Although it is the last section of this thesis that will investigate diabetes as a communal and political experience, the politics and economy of diabetes, and the groups invested in such interests, this section cannot be free from politics and sociality. Yet the focus is less how such politics are shaped within a wider context of local diabetes care provision but how politics shape individual experiences of diabetes care. The experience of diabetes as a Turkish migrant in Berlin should be neither understood as a story of domination, submission and resistance, nor is it an experience that can be understood in a framework that suggests a space free of politics. Rather, there are other aspects, for example emotive effects of bodily experience that add to the understanding of practices of diabetes control among my research participants. Chapter 4 will explore how knowledge, as I encountered it, is more than an abstract entity that is held and withheld, disseminated or limited.

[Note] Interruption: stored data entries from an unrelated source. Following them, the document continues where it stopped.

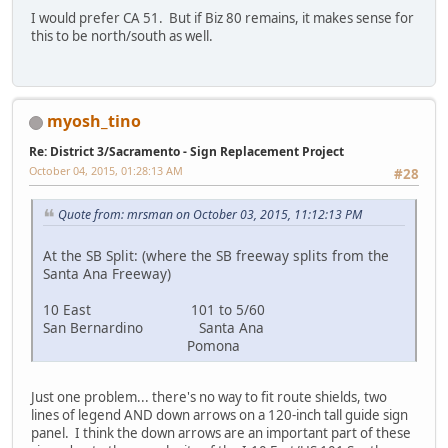
I would prefer CA 51. But if Biz 80 remains, it makes sense for
this to be north/south as well.
myosh_tino
Re: District 3/Sacramento - Sign Replacement Project
October 04, 2015, 01:28:13 AM
#28
Quote from: mrsman on October 03, 2015, 11:12:13 PM
At the SB Split: (where the SB freeway splits from the
Santa Ana Freeway)
10 East 101 to 5/60
San Bernardino Santa Ana
Pomona
Just one problem... there's no way to fit route shields, two
lines of legend AND down arrows on a 120-inch tall guide sign
panel. I think the down arrows are an important part of these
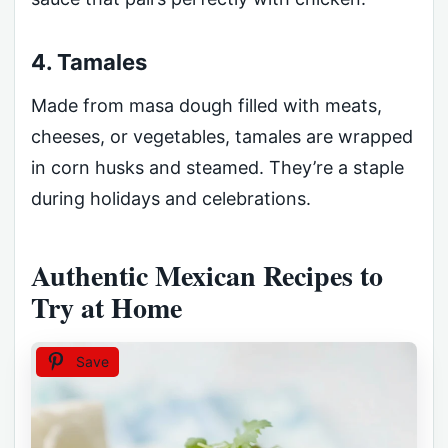
4. Tamales
Made from masa dough filled with meats,
cheeses, or vegetables, tamales are wrapped
in corn husks and steamed. They’re a staple
during holidays and celebrations.
Authentic Mexican Recipes to
Try at Home
Save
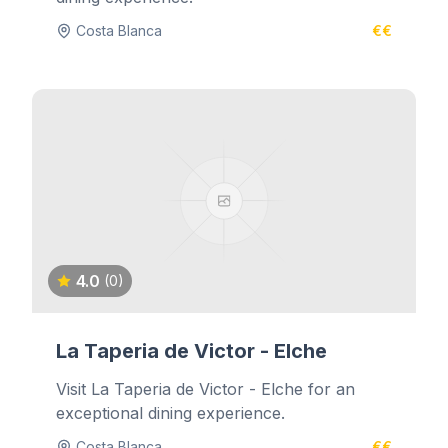
Costa Blanca
€€
4.0
(0)
La Taperia de Victor - Elche
Visit La Taperia de Victor - Elche for an
exceptional dining experience.
Costa Blanca
€€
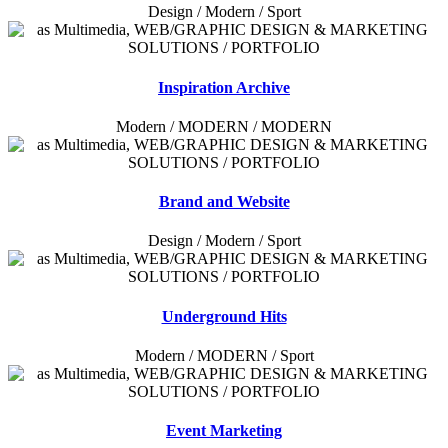
Design / Modern / Sport
Inspiration Archive
Modern / MODERN / MODERN
Brand and Website
Design / Modern / Sport
Underground Hits
Modern / MODERN / Sport
Event Marketing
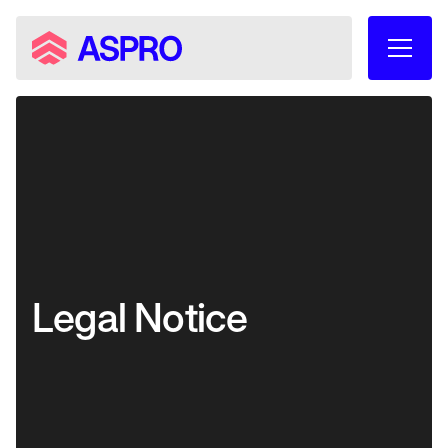
Legal Notice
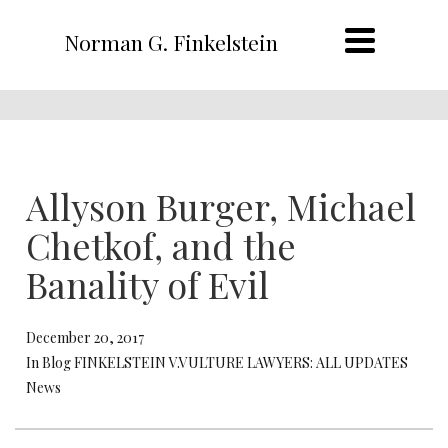
Norman G. Finkelstein
Allyson Burger, Michael
Chetkof, and the
Banality of Evil
December 20, 2017
In Blog FINKELSTEIN V.VULTURE LAWYERS: ALL UPDATES
News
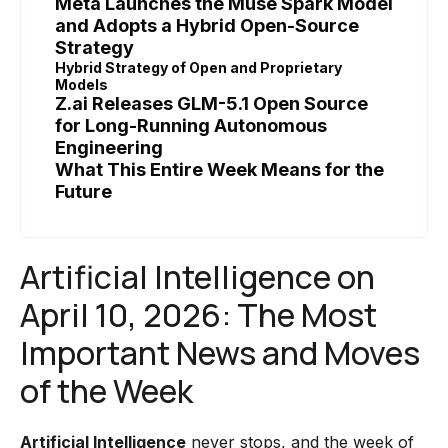
Meta Launches the Muse Spark Model
and Adopts a Hybrid Open-Source
Strategy
Hybrid Strategy of Open and Proprietary
Models
Z.ai Releases GLM-5.1 Open Source
for Long-Running Autonomous
Engineering
What This Entire Week Means for the
Future
Artificial Intelligence on
April 10, 2026: The Most
Important News and Moves
of the Week
Artificial Intelligence
never stops, and the week of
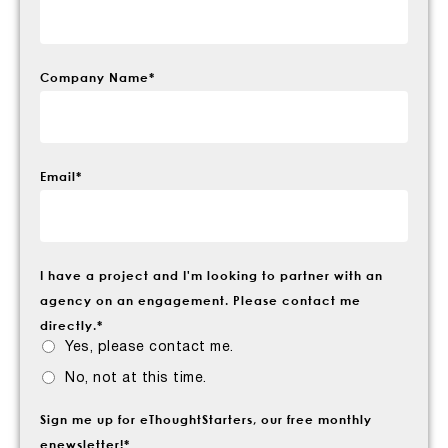
Company Name
*
Email
*
I have a project and I'm looking to partner with an
agency on an engagement. Please contact me
directly.
*
Yes, please contact me.
No, not at this time.
Sign me up for eThoughtStarters, our free monthly
enewsletter!
*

Knowledge is intrinsically linked to power position in Foucault’s power/knowledge account, yet is also actively sought and reclaimed. Knowledge is practically acquired, made sense of through practical experience. Chapter 5 will describe how monitoring diabetes is more than the “clinical gaze” entering homes but a tool of making sense of an illness experience that often lacks an immediate bodily encounter, framing the parameters of illness and risk, seeking security and sometimes gaining anxieties in return. Thus on a daily basis, knowledge and skills are tactically employed in order to achieve an individual grade of diabetes control. They do so on their own terms, as Chapter 6 will finally investigate, neither blindly subjecting themselves to some sort of biomedical hegemony of “healthy living” that demands a certain diet nor representing inert, disadvantaged migrant patients that do not understand or somehow “resist” such dietary recommendations. Rather, such tactics of diabetes control follow an immediate demand of managing complexities in lives that are often outside concerns directly linked to diabetes. This section thus aims to look beyond notions of bio-power (Foucault 1898 ) to understand highly disciplined practices of body maintenance.